IANIGLA   20881
INSTITUTO ARGENTINO DE NIVOLOGIA, GLACIOLOGIA Y CIENCIAS AMBIENTALES
Unidad Ejecutora - UE
congresos y reuniones científicas
Título:
Detection of permafrost aggradation (?) at Balcón I, Morenas Coloradas Rockglacier, Mendoza, Argentina
Autor/es:
DARIO TROMBOTTO LIAUDAT; JAN HENRIK BLÖTHE; MARKUS KEUSCHNIG; PEPE HERNÁNDEZ; JOACHIM GÖTZ; INGO HARTMEYER; LOTHAR SCHROTT
Lugar:
Salzburg, Austria
Reunión:
Jornada; 3. Mitteleuropäischen Geomorphologietagung; 2008
Institución organizadora:
Arbeitsgruppe Geomorphologie und Umweltsysteme, University of Salzburg
Resumen:
Rockglaciers are the most important geomorphological expressions of permafrost in the South American Central Andes. It is a creeping permafrost which displays its state of thermal equilibrium with the Andean mountain climate.
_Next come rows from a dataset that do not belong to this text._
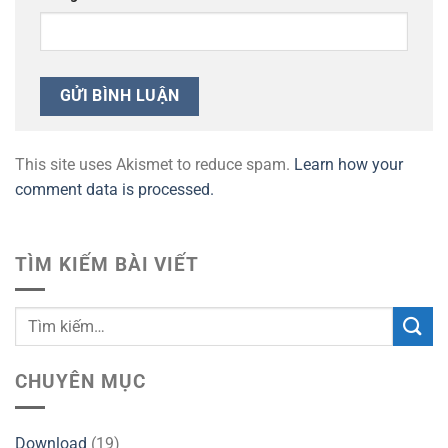
This site uses Akismet to reduce spam.
Learn how your
comment data is processed.
TÌM KIẾM BÀI VIẾT
CHUYÊN MỤC
Download
(19)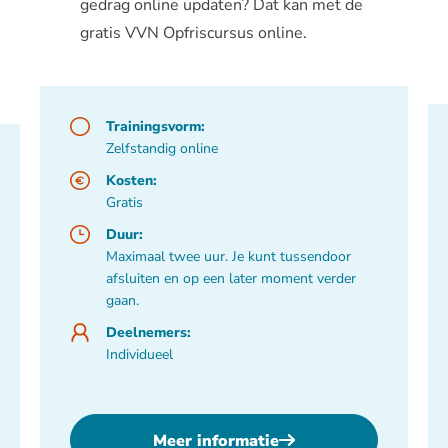
gedrag online updaten? Dat kan met de
gratis VVN Opfriscursus online.
Trainingsvorm:
Zelfstandig online
Kosten:
Gratis
Duur:
Maximaal twee uur. Je kunt tussendoor
afsluiten en op een later moment verder
gaan.
Deelnemers:
Individueel
Meer informatie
The composed rockglacier Morenas Coloradas in Mendoza, Argentina, reveals internal variations of the permafrost table depth which are associated to regional thermal oscillations and changes of the 0°C air isotherm, possibly linked to global warming. In the late Eighties, early Nineties the permafrost table at the front of this rockglacier (3560 m a.s.l.) indicated a depth of 4.9 – 5 m. This depth was confirmed by thermistors placed in surface drillings carried out at this site called Balcón I and by geoelectrical prospection. Later on, a frequent monitoring initiated in 2004 and continued until present, resulted in permafrost depths of 7.5 – 8.5 m for the same site. The depth was determined by prolonging the temperature curves indicated by the thermistors, calculating the intersection point of linear regressions with the 0°C isotherm in the ground. The figured values have been reconfirmed during the following years until present. This phenomenon of deepening was associated to the warming process registered in the Nineties. The present analysis of these curves however allowed observing a tendency towards a gradual reduction of the thickness of the layer of unfrozen sediments in the upper part of the rockglacier since the beginning of the detected deepening of the permafrost table. Geophysical profiles carried out in 2008 correctly identified and confirmed the depth graphically and mathematically deduced with the help of temperature curves. The depth that had been detected to be in an equilibrium state between 1989 and 1992 at Balcon I was found exactly 30m higher now (Balcon I superior). The hypothesis presented in this contribution holds, that the permafrost table at the rockglacier front has reacted sensitively to a warming process in the upper sedimentary layer, possibly in the described step. However, today we find the permafrost table rising again. This process may be due to refreezing of meltwater draining down from higher parts of the rockglacier. The rockglacier at its lower altitudinal limit is tending to an aggradation of permafrost, trying to recover the equilibrium state of the cryogenic system of the past.